El highline trasciende el concepto del slackline convencional al trasladar la cinta elástica tensada a entornos de gran altura, como acantilados o barrancos. A pesar de la sensación de vacío, la práctica se fundamenta en rigurosos protocolos de seguridad que incluyen arneses y sistemas de anclaje redundantes que eliminan cualquier riesgo de caída libre.
La jornada comenzó en suelo firme con una descripción detallada del material específico. Tras un calentamiento orientado a activar la musculatura y las articulaciones, Casimiro dirigió un trabajo de relajación esencial. En esta disciplina, la preparación psicológica resulta tan determinante como la condición física, resultando vital aprender a gestionar los bloqueos que produce la altura.
Posteriormente, el grupo instaló una línea baja de práctica cerca del suelo. En este espacio técnico se ensayaron los movimientos básicos de acceso a la cinta, el desplazamiento en suspensión, los métodos para ponerse en pie y las maniobras correctas para regresar a la línea y descansar de forma segura tras perder el equilibrio.
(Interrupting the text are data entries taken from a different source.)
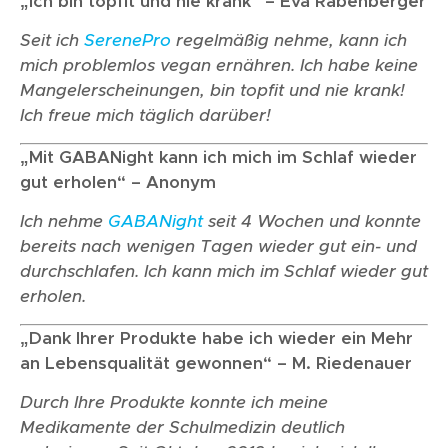
„Ich bin topfit und nie krank“ – Eva Rabenberger
Seit ich
SerenePro
regelmäßig nehme, kann ich
mich problemlos vegan ernähren. Ich habe keine
Mangelerscheinungen, bin topfit und nie krank!
Ich freue mich täglich darüber!
„Mit GABANight kann ich mich im Schlaf wieder
gut erholen“ – Anonym
Ich nehme
GABANight
seit 4 Wochen und konnte
bereits nach wenigen Tagen wieder gut ein- und
durchschlafen. Ich kann mich im Schlaf wieder gut
erholen.
„Dank Ihrer Produkte habe ich wieder ein Mehr
an Lebensqualität gewonnen“ – M. Riedenauer
Durch Ihre Produkte konnte ich meine
Medikamente der Schulmedizin deutlich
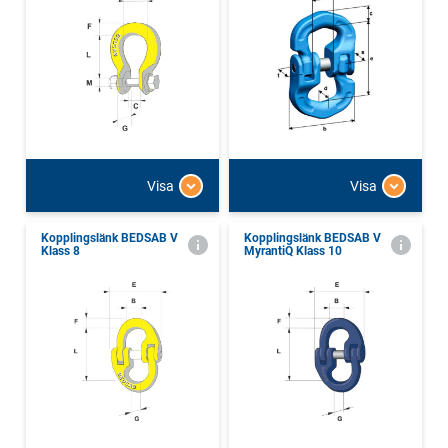
Visa
Visa
Kopplingslänk BEDSAB V
Kopplingslänk BEDSAB V
Klass 8
MyrantiQ Klass 10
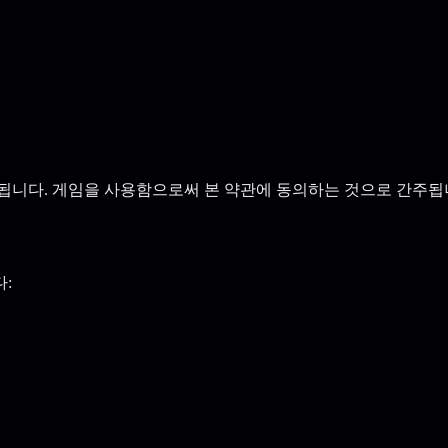
용에 적용됩니다. 게임을 사용함으로써 본 약관에 동의하는 것으로 간주됩
:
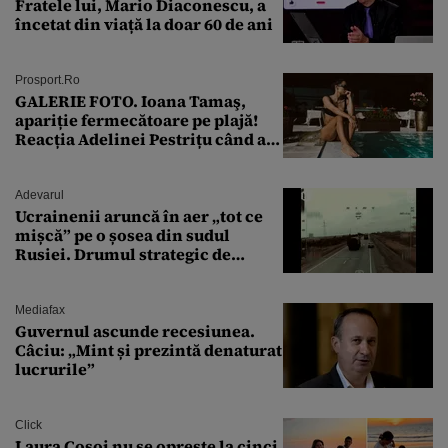
Fratele lui, Mario Diaconescu, a
încetat din viață la doar 60 de ani
Prosport.ro
GALERIE FOTO. Ioana Tamaş,
apariție fermecătoare pe plajă!
Reacția Adelinei Pestrițu când a
văzut-o
Adevarul
Ucrainenii aruncă în aer „tot ce
mișcă” pe o șosea din sudul
Rusiei. Drumul strategic de
aprovizionare către Crimeea este
controlat complet
Mediafax
Guvernul ascunde recesiunea.
Câciu: „Mint și prezintă denaturat
lucrurile”
Click
Laura Cosoi nu se oprește la cinci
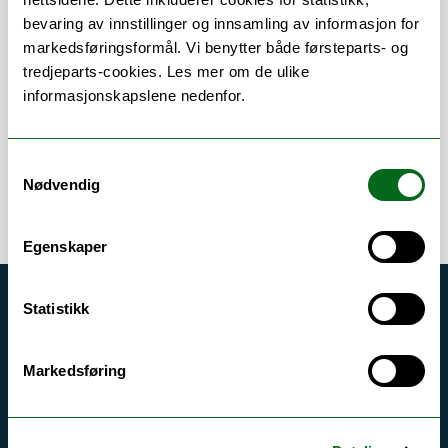
bevaring av innstillinger og innsamling av informasjon for
Om
Forskning og undervisning
markedsføringsformål. Vi benytter både førsteparts- og
Publikasjoner
tredjeparts-cookies. Les mer om de ulike
informasjonskapslene nedenfor.
Samtykkevalg
Nødvendig
Egenskaper
Statistikk
Akutt hjelp
Si ifra!
Markedsføring
Driftsmeldinger
Personvern ved UiT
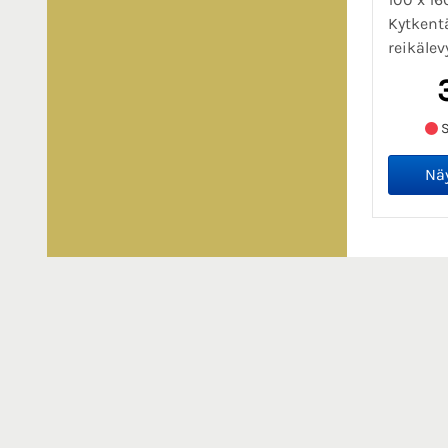
Kytkentä
reikälev
S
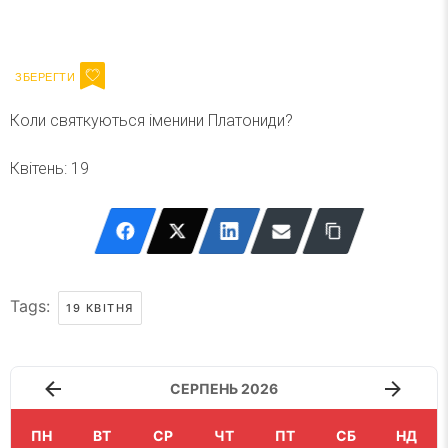
Ваш імейл
Підписатися
Email
Коли святкуються іменини Платониди?
Квітень: 19
Tags:
19 КВІТНЯ
СЕРПЕНЬ 2026
ПН
ВТ
СР
ЧТ
ПТ
СБ
НД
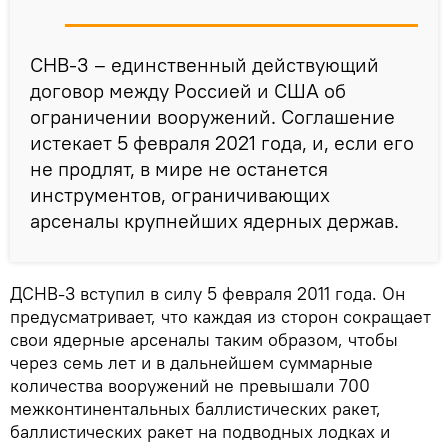
СНВ-3 – единственный действующий
договор между Россией и США об
ограничении вооружений. Соглашение
истекает 5 февраля 2021 года, и, если его
не продлят, в мире не останется
инструментов, ограничивающих
арсеналы крупнейших ядерных держав.
ДСНВ-3 вступил в силу 5 февраля 2011 года. Он
предусматривает, что каждая из сторон сокращает
свои ядерные арсеналы таким образом, чтобы
через семь лет и в дальнейшем суммарные
количества вооружений не превышали 700
межконтинентальных баллистических ракет,
баллистических ракет на подводных лодках и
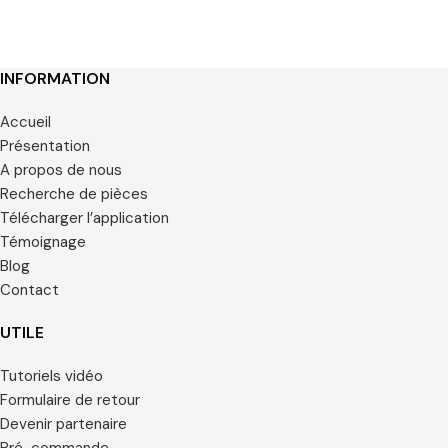
personnalisé est requis.
INFORMATION
Accueil
Présentation
A propos de nous
Recherche de pièces
Télécharger l’application
Témoignage
Blog
Contact
UTILE
Tutoriels vidéo
Formulaire de retour
Devenir partenaire
Pré-commande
Seguridad y superación sobre el vacío de Moya
La fase avanzada de la formación se trasladó a las paredes del barranco de Moya. Allí, los participantes colaboraron activamente en el montaje de una línea de 2,5 centímetros de anchura y unos 28 metros de longitud, suspendida a 12 metros sobre el fondo del cauce. La instructora realizó una demostración previa que sirvió para constatar la importancia del sistema de doble seguridad antes de dar paso a los alumnos.

Los representantes de Jotaland compartieron la experiencia junto a otros dos deportistas en un entorno de aprendizaje mutuo. La longitud de la cinta suspendida aumentó de forma notable el rebote y la oscilación, multiplicando la dificultad para encontrar el punto de estabilidad en comparación con las estructuras terrestres.
Valoraciones de los protagonistas

Jon Castellano definió la experiencia como una vivencia tan exigente como constructiva. Explicó que el esfuerzo físico y la concentración requerida son máximos, hasta el punto de que mantener el equilibrio unos segundos constituye un logro notable en los primeros intentos que difilmente se logran en las primeras sesiones.

Por su parte, Adrián Guerrero destacó la complejidad añadida que supuso la oscilación de una línea tan larga. Asimismo, valoró de manera positiva la capacidad de la instructora para transmitir los conocimientos técnicos y generar una atmósfera de confianza indispensable para afrontar el vacío con serenidad.

La jornada concluyó con la motivación compartida de continuar con los entrenamientos individuales para consolidar los fundamentos de esta disciplina.